There are recognised limitations in measurement of blood flow by Doppler ultrasound, oxygen consumption by the Fick and use of NIRS as a surrogate for cerebral venous oxygen saturation. Despite advances in NIRS techniques, the fixed arteriovenous partition ratio, output variability and lack of quantification continue to be barriers to clinical application (30). In this study, NIRS data was acquired from a single sensor placed on the right fronto-temporal region in a distribution supplied by the carotid circulation. Even so, in newborns without intraventricular haemorrhage, there is minimal variation between regions of the brain (31). In addition, episodic sampling of dynamic measures is also subject to over interpretation, particularly given the inherent biologic variability. While the measurement intervals are short, they are in keeping with similar measures of other variables in this population and are taken in similar environmental conditions. As this was a pragmatic randomised trial in a clinical setting, we did not perform serial echocardiography at the study timepoints to formally assess the duct following treatment, nor is it local practice to echocardiographically determine “closure” as definition of ductal closure remains indistinct. This makes it difficult to definitively determine if our findings are the result of the treatments themselves or the ductal effect of treatment. However, a comparable proportion of newborns in each group only required a single dose to achieve clinically defined ductal closure.

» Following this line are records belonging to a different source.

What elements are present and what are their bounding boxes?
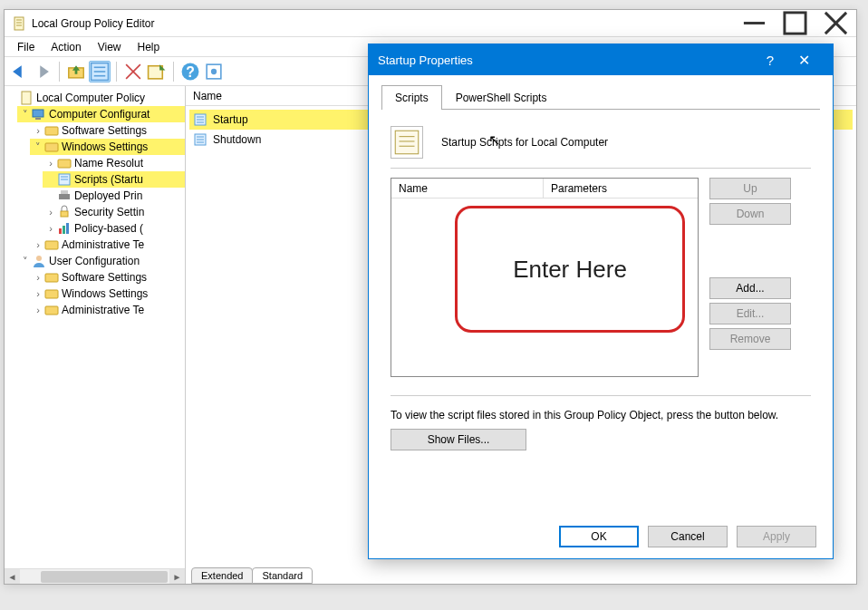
tree-name-resolution[interactable]: ›Name Resolut	[43, 155, 185, 171]
svg-rect-29	[59, 194, 70, 199]
tree-user-configuration[interactable]: ˅User Configuration	[17, 253, 185, 269]
tree-label: Windows Settings	[62, 139, 148, 155]
computer-icon	[32, 107, 46, 121]
tree-deployed-printers[interactable]: Deployed Prin	[43, 188, 185, 204]
tab-powershell-scripts[interactable]: PowerShell Scripts	[442, 85, 561, 110]
tree-label: Windows Settings	[62, 286, 148, 302]
tree-software-settings-user[interactable]: ›Software Settings	[30, 269, 185, 286]
tree-root-label: Local Computer Policy	[36, 90, 145, 106]
column-name[interactable]: Name	[391, 179, 544, 198]
tree-label: Administrative Te	[62, 237, 144, 253]
svg-rect-35	[45, 241, 58, 249]
svg-point-36	[36, 256, 42, 261]
dialog-titlebar: Startup Properties ? ✕	[369, 44, 833, 75]
down-button[interactable]: Down	[709, 203, 791, 225]
menu-help[interactable]: Help	[130, 39, 168, 55]
tree-label: Software Settings	[62, 122, 147, 139]
show-files-button[interactable]: Show Files...	[391, 429, 526, 450]
up-button[interactable]: Up	[709, 178, 791, 199]
close-icon[interactable]: ✕	[784, 52, 824, 69]
menu-view[interactable]: View	[91, 39, 129, 55]
close-button[interactable]	[815, 10, 856, 36]
chart-icon	[57, 221, 72, 236]
svg-rect-5	[785, 13, 805, 34]
tree-label: User Configuration	[49, 253, 140, 269]
tree-admin-templates[interactable]: ›Administrative Te	[30, 237, 185, 253]
up-folder-button[interactable]	[65, 61, 87, 82]
app-icon	[12, 16, 26, 31]
folder-icon	[44, 286, 59, 301]
window-title: Local Group Policy Editor	[32, 17, 734, 30]
list-item-label: Startup	[213, 113, 248, 126]
back-button[interactable]	[8, 61, 30, 82]
tab-standard[interactable]: Standard	[252, 567, 313, 584]
script-icon	[193, 112, 207, 127]
add-button[interactable]: Add...	[709, 277, 791, 299]
dialog-subtitle: Startup Scripts for Local Computer	[441, 136, 608, 149]
tree-computer-configuration[interactable]: ˅ Computer Configurat	[17, 106, 185, 122]
svg-rect-48	[395, 131, 419, 154]
svg-rect-22	[35, 118, 41, 120]
folder-icon	[44, 140, 59, 154]
tree-label: Software Settings	[62, 269, 147, 286]
svg-text:?: ?	[186, 64, 195, 80]
tree-label: Scripts (Startu	[74, 171, 143, 188]
svg-rect-20	[22, 92, 31, 104]
svg-rect-31	[61, 211, 68, 217]
tree-windows-settings-user[interactable]: ›Windows Settings	[30, 286, 185, 302]
svg-rect-34	[66, 223, 69, 234]
tree-label: Security Settin	[74, 204, 144, 220]
maximize-button[interactable]	[775, 10, 815, 36]
policy-icon	[19, 91, 34, 105]
startup-properties-dialog: Startup Properties ? ✕ Scripts PowerShel…	[368, 44, 834, 559]
tree-security-settings[interactable]: ›Security Settin	[43, 204, 185, 220]
dialog-tabs: Scripts PowerShell Scripts	[381, 84, 820, 110]
tab-extended[interactable]: Extended	[191, 567, 253, 584]
delete-button[interactable]	[122, 61, 144, 82]
tree-scripts[interactable]: Scripts (Startu	[43, 171, 185, 188]
svg-rect-23	[45, 127, 58, 135]
export-button[interactable]	[146, 61, 168, 82]
help-button[interactable]: ?	[179, 61, 201, 82]
annotation-box: Enter Here	[455, 206, 685, 333]
tree-software-settings[interactable]: ›Software Settings	[30, 122, 185, 139]
svg-rect-37	[45, 274, 58, 282]
tree-label: Computer Configurat	[49, 106, 149, 122]
printer-icon	[57, 189, 72, 203]
tree-policy-qos[interactable]: ›Policy-based (	[43, 220, 185, 237]
tab-scripts[interactable]: Scripts	[381, 85, 442, 110]
remove-button[interactable]: Remove	[709, 328, 791, 350]
scroll-right-icon[interactable]: ►	[169, 569, 185, 584]
svg-rect-32	[59, 228, 62, 234]
svg-point-19	[211, 68, 217, 73]
tree-admin-templates-user[interactable]: ›Administrative Te	[30, 302, 185, 318]
scroll-thumb[interactable]	[41, 571, 168, 583]
cancel-button[interactable]: Cancel	[648, 526, 728, 547]
minimize-button[interactable]	[734, 10, 775, 36]
folder-icon	[44, 303, 59, 317]
ok-button[interactable]: OK	[559, 526, 639, 547]
tree-scrollbar[interactable]: ◄ ►	[5, 568, 185, 584]
properties-button[interactable]	[89, 61, 111, 82]
forward-button[interactable]	[32, 61, 53, 82]
folder-icon	[44, 237, 59, 252]
svg-rect-30	[61, 190, 68, 194]
scroll-left-icon[interactable]: ◄	[5, 569, 20, 584]
annotation-label: Enter Here	[513, 256, 627, 284]
menu-file[interactable]: File	[10, 39, 42, 55]
script-large-icon	[391, 126, 423, 159]
menu-action[interactable]: Action	[43, 39, 88, 55]
titlebar: Local Group Policy Editor	[5, 10, 856, 37]
scripts-list[interactable]: Name Parameters Enter Here	[391, 178, 699, 377]
tree-windows-settings[interactable]: ˅Windows Settings	[30, 139, 185, 155]
filter-button[interactable]	[203, 61, 225, 82]
svg-rect-0	[14, 17, 24, 30]
help-icon[interactable]: ?	[757, 53, 784, 68]
edit-button[interactable]: Edit...	[709, 303, 791, 324]
svg-rect-33	[63, 226, 65, 234]
tree-root[interactable]: Local Computer Policy	[5, 90, 185, 106]
column-parameters[interactable]: Parameters	[544, 179, 698, 198]
dialog-title: Startup Properties	[378, 53, 757, 67]
apply-button[interactable]: Apply	[737, 526, 816, 547]
scripts-icon	[57, 172, 72, 187]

Finally, it is important to acknowledge that not every study has reported adverse effects on cerebral oxygen delivery in the setting of a hemodynamically significant PDA (32) with cerebral autoregulation proposed to be important. The current study can make no finding of the effect of either medicine on cerebral autoregulation as this would require a different methodological approach.

Summary

Indomethacin, given by bolus injection to very preterm babies with a clinically significant patent ductus arteriosus, significantly reduces TICF. As a result, cerebral oxygen delivery falls and oxygen extraction increases to maintain cerebral oxygen consumption. This alteration to cerebral oxygen kinetics was not seen with ibuprofen given by slow infusion. In this study, very preterm babies receiving indomethacin have an increase in systemic lactate coinciding with a significant reduction in oxygen delivery. This suggests that there is an adverse oxygen environment and cautions against using indomethacin in this population using the dosing pattern set out in this study.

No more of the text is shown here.